Exercise material

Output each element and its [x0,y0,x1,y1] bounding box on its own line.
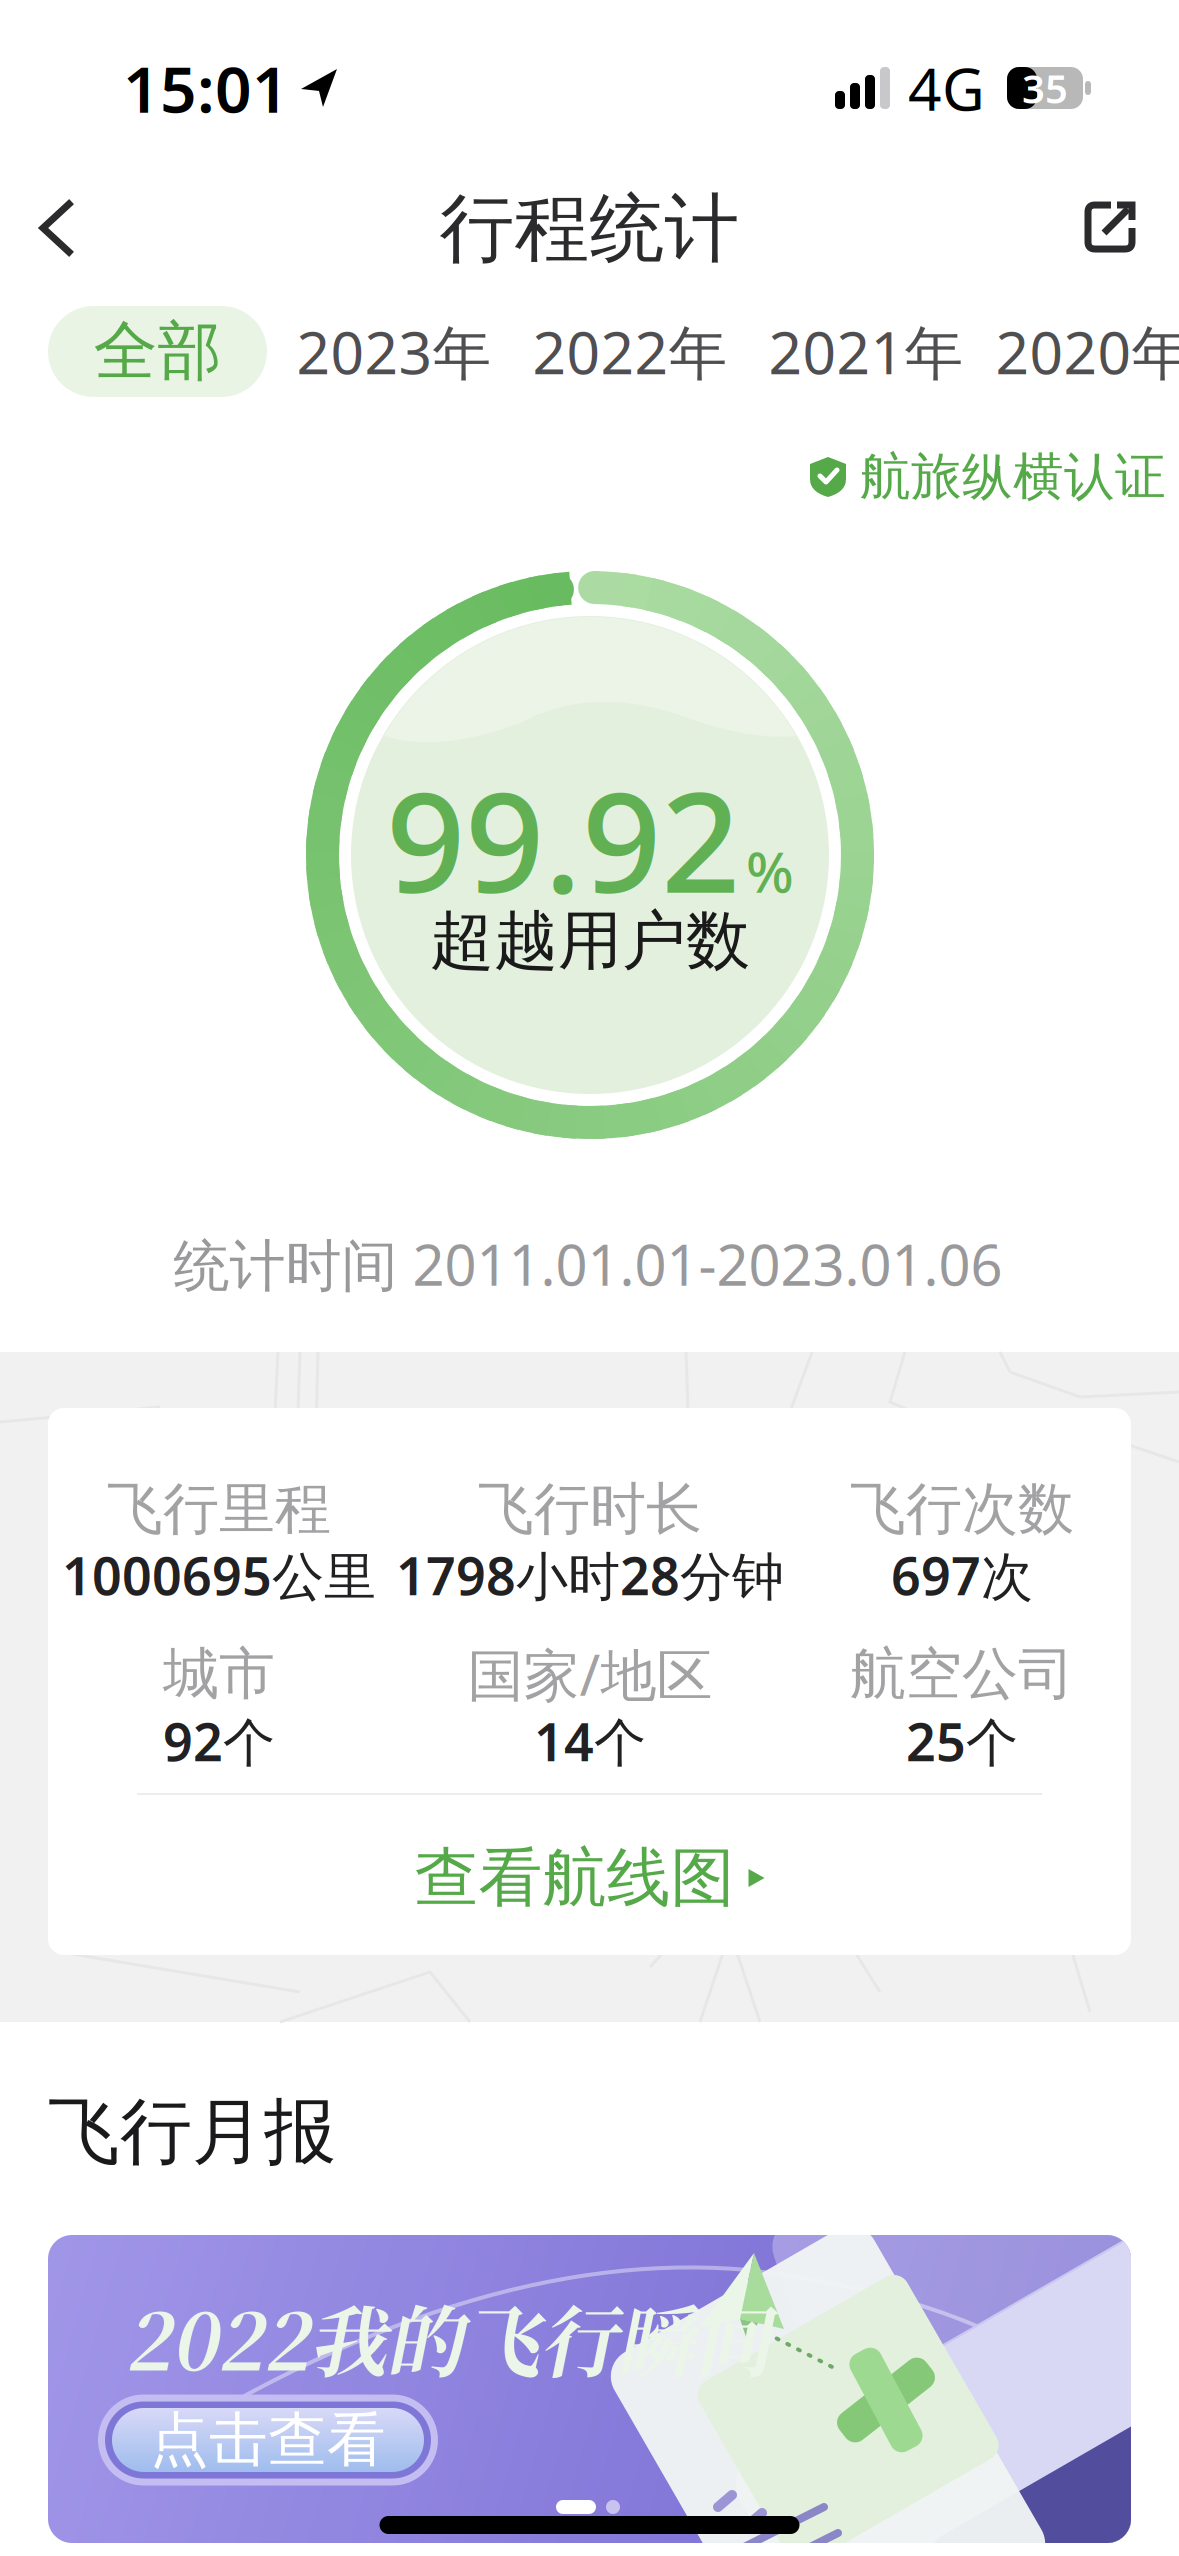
staticText: 92个 [163,1706,275,1776]
staticText: 2022年 [532,312,728,390]
staticText: 4G [908,49,985,127]
button[interactable]: 2022我的飞行瞬间 [48,2235,1131,2543]
staticText: 飞行次数 [850,1475,1074,1543]
staticText: 2021年 [768,312,964,390]
staticText: 1798小时28分钟 [396,1540,784,1610]
staticText: 航旅纵横认证 [860,446,1166,508]
staticText: 国家/地区 [468,1637,712,1711]
staticText: 点击查看 [150,2404,386,2476]
staticText: 15:01 [123,46,289,130]
staticText: 飞行月报 [48,2088,336,2176]
button[interactable]: 返回 [19,181,93,275]
staticText: 城市 [163,1640,275,1708]
staticText: 697次 [891,1540,1033,1610]
staticText: 超越用户数 [430,902,750,980]
staticText: 航空公司 [850,1640,1074,1708]
staticText: 统计时间 2011.01.01-2023.01.06 [174,1227,1002,1301]
staticText: 2023年 [296,312,492,390]
button[interactable]: 查看航线图 [390,1819,788,1937]
staticText: 35 [1022,61,1068,114]
button[interactable]: 2023年 [296,312,492,390]
button[interactable]: 2021年 [768,312,964,390]
staticText: 行程统计 [440,183,740,275]
staticText: 14个 [534,1706,646,1776]
button[interactable]: 分享 [1073,190,1147,264]
staticText: 1000695公里 [62,1540,376,1610]
staticText: 全部 [94,312,222,391]
staticText: 2020年 [996,312,1179,390]
staticText: 飞行时长 [478,1475,702,1543]
staticText: 查看航线图 [414,1839,734,1917]
button[interactable]: 点击查看 [98,2394,438,2486]
staticText: 25个 [906,1706,1018,1776]
staticText: 99.92 [386,747,740,931]
staticText: 飞行里程 [107,1475,331,1543]
staticText: 2022我的飞行瞬间 [125,2281,771,2392]
staticText: % [746,834,794,908]
button[interactable]: 2020年 [996,312,1179,390]
button[interactable]: 2022年 [532,312,728,390]
button[interactable]: 全部 [48,306,267,397]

Task goal
Each record above, in full: return it exactly, pictures excluded.

Written answer
Output each element and its [x0,y0,x1,y1] bounding box on its own line.
staticText: 92个 [163,1706,275,1776]
staticText: 2022年 [532,312,728,390]
staticText: 4G [908,49,985,127]
button[interactable]: 2022我的飞行瞬间 [48,2235,1131,2543]
staticText: 飞行次数 [850,1475,1074,1543]
staticText: 2021年 [768,312,964,390]
staticText: 1798小时28分钟 [396,1540,784,1610]
staticText: 航旅纵横认证 [860,446,1166,508]
staticText: 国家/地区 [468,1637,712,1711]
staticText: 点击查看 [150,2404,386,2476]
staticText: 15:01 [123,46,289,130]
staticText: 飞行月报 [48,2088,336,2176]
button[interactable]: 返回 [19,181,93,275]
staticText: 城市 [163,1640,275,1708]
staticText: 697次 [891,1540,1033,1610]
staticText: 超越用户数 [430,902,750,980]
staticText: 航空公司 [850,1640,1074,1708]
staticText: 统计时间 2011.01.01-2023.01.06 [174,1227,1002,1301]
staticText: 2023年 [296,312,492,390]
button[interactable]: 查看航线图 [390,1819,788,1937]
staticText: 35 [1022,61,1068,114]
button[interactable]: 2023年 [296,312,492,390]
button[interactable]: 2021年 [768,312,964,390]
staticText: 行程统计 [440,183,740,275]
staticText: 14个 [534,1706,646,1776]
button[interactable]: 分享 [1073,190,1147,264]
staticText: 1000695公里 [62,1540,376,1610]
staticText: 全部 [94,312,222,391]
staticText: 2020年 [996,312,1179,390]
staticText: 飞行时长 [478,1475,702,1543]
staticText: 查看航线图 [414,1839,734,1917]
button[interactable]: 点击查看 [98,2394,438,2486]
staticText: 25个 [906,1706,1018,1776]
staticText: 99.92 [386,747,740,931]
staticText: 飞行里程 [107,1475,331,1543]
staticText: 2022我的飞行瞬间 [125,2281,771,2392]
staticText: % [746,834,794,908]
button[interactable]: 2020年 [996,312,1179,390]
button[interactable]: 2022年 [532,312,728,390]
button[interactable]: 全部 [48,306,267,397]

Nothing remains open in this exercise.